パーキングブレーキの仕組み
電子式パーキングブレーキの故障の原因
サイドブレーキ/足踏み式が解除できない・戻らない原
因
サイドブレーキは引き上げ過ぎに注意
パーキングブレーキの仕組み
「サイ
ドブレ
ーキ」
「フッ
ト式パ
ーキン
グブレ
==
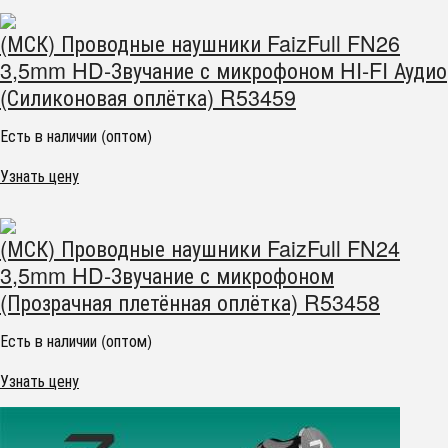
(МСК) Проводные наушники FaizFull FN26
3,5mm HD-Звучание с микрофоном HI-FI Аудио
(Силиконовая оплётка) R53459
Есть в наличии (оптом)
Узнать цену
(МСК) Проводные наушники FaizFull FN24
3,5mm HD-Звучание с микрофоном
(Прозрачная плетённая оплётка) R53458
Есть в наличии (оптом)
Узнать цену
...
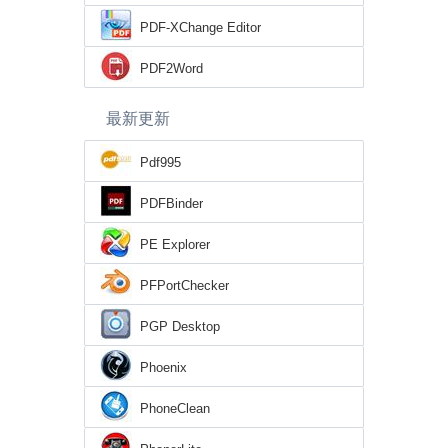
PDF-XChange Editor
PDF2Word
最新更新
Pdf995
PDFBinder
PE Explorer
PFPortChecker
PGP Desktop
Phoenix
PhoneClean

## What the exercise asks
Scan the entries above and return each line that holds "оплётка".

## Exercise result
(Силиконовая оплётка) R53459
(Прозрачная плетённая оплётка) R53458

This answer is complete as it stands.